*** Data under study Section Begins ***

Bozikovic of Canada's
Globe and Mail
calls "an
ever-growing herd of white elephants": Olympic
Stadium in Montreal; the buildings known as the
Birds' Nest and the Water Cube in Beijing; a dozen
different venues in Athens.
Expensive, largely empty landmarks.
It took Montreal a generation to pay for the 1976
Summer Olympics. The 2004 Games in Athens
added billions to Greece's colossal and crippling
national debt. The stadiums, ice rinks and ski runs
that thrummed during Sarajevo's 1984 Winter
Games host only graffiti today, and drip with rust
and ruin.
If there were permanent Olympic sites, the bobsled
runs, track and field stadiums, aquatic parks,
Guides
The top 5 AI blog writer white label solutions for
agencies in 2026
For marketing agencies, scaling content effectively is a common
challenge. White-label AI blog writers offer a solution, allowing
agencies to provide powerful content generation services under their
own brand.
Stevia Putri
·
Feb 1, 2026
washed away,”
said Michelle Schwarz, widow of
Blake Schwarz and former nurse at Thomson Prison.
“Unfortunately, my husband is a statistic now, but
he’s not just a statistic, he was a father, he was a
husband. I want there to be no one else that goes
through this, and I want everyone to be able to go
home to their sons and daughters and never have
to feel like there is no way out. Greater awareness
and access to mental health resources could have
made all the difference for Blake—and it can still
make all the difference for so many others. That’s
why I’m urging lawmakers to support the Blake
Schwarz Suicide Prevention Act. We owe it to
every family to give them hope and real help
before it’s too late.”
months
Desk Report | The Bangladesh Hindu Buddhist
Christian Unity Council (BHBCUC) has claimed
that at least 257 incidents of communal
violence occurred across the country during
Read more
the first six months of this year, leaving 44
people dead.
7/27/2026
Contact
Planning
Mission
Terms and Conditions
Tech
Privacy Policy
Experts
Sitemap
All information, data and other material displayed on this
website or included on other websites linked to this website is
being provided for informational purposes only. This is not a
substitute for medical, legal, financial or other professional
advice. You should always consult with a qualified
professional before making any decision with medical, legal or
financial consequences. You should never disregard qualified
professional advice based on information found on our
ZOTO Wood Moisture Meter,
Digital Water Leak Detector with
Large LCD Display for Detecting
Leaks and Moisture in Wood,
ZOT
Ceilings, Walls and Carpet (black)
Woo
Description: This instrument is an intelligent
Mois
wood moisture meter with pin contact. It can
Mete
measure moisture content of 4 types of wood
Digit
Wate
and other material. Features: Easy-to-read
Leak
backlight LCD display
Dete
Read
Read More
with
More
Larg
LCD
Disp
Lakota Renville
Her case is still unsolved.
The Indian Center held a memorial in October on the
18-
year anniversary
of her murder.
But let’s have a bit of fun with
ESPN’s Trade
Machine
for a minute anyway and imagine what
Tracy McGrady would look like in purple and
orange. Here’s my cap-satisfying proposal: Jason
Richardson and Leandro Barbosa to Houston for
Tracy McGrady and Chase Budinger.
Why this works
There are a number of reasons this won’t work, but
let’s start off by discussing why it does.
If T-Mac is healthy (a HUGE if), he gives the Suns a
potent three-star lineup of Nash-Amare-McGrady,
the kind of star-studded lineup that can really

*** Data under study Section Ends ***

• What needs to be done:
How many lines of the data contain the word "blog"? Answer with the number alone.

• Your response:
2